I was visiting family this weekend... If you're a relative newcomer to this site, just click on the category "family" to get a tiny sampling of the kind of angst-ridden financial tizzy a family visit can get me into!
This time there were a few items of note:
1) My sister, who I thought had paid for my niece's pre-school with a credit card, turns out to have been given some money for it by my father. She has also had my mother's car on a semi-permanent loan for the last few months, and needless to say, she is not paying my father for the lease. I know it is tough to raise kids in an expensive suburb, but sometimes I can't help feeling a bit disgruntled that when she and her husband overextend themselves, the family comes to the rescue, while everyone just thinks I've got everything sorted out and can take care of myself. And I CAN take care of myself, and want to take care of myself... but if there's money to be handed out to cover non-emergency expenses, I wouldn't mind seeing a bit of it, selfish wench that I am.
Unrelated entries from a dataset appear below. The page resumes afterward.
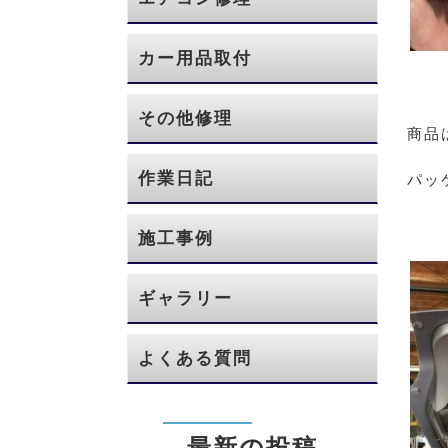
カー用品取付
その他修理
商品
作業日記
パッ
施工事例
ギャラリー
よくある質問
最新の投稿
2) My father spent $130 on a new shaving brush, and added a fancy new razor (also expensive though I don't know exactly how much) to his order from whatever obscure British shaving supply company he bought it from. My dad has never been so over-the-top frugal as to deny himself a few luxuries, but this one was surprising to me. He has also been allowing himself more bottles of expensive wines to supplement his usual cheap wines. His attitude in the last few years has been one of extreme penny-pinching martyrdom, because of the enormous credit card debts he's had to bail my mother out of, twice. So what does it mean that he is now giving himself more of a break? He had some papers on the floor in the living room-- I could see the edge of one and it was clear that it was a statement of his retirement account from his employer. So of course I peeked: the date was almost a year ago and the balance was under $200,000. I know he also gets a pension and social security, but I don't know what other assets he has. He's in his early 70s, and has a lot of health problems but they are less threatening to his life than to his quality of life, I think. Both his parents lived into their 90s. Is he okay financially, or not okay? I have no idea. But the fact that he seems to have loosened his standards of frugality almost alarmed me. It seemed as though he might have thrown in the towel, basically. Perhaps his health issues are worse than I thought-- he is always depressed about his illnesses, but maybe there is more to it. If he is allowing himself expensive luxuries, especially one such as wine, which he really shouldn't be consuming in more than tiny amounts, does it mean he doesn't care any more, because he thinks he won't live much longer? Is he just learning to lighten up a bit, or is this almost a sign of suicidal depression? This may sound alarmist and melodramatic on my part, but to make a long story short, if you knew my dad, you might have the same thoughts.
3) I found a photo album with pictures of my high school graduation, as well as one of the first letters I wrote home during my freshman year of college. Here's how the letter began:
I decided to write instead of call-- since my initiation to the world of debt, I've been very money conscious. I also decided today that I'm not going to buy any more food at [a campus convenience store]. Their prices are outrageous and B [my roommate] says there is a real grocery store somewhere.
I'm always a little surprised when I realize the preoccupation with financial security that I thought had hit me in my late 20s and 30s was actually well established at a much earlier age!
4) As always, I had a great time playing with my niece and nephew. We played pizza restaurant, birthday party, monster attack, knock-Auntie-X-over and a variety of other games, including a new one: shoe store. My niece sold the shoes and my nephew played my butler, who carried home my purchases for me. I also instructed him to take some of the play money (post-its scribbled on by my niece) out of my pocket and put it in the bank, and then to take some out of the bank to pay for another pair of shoes. I have to start early with these kids!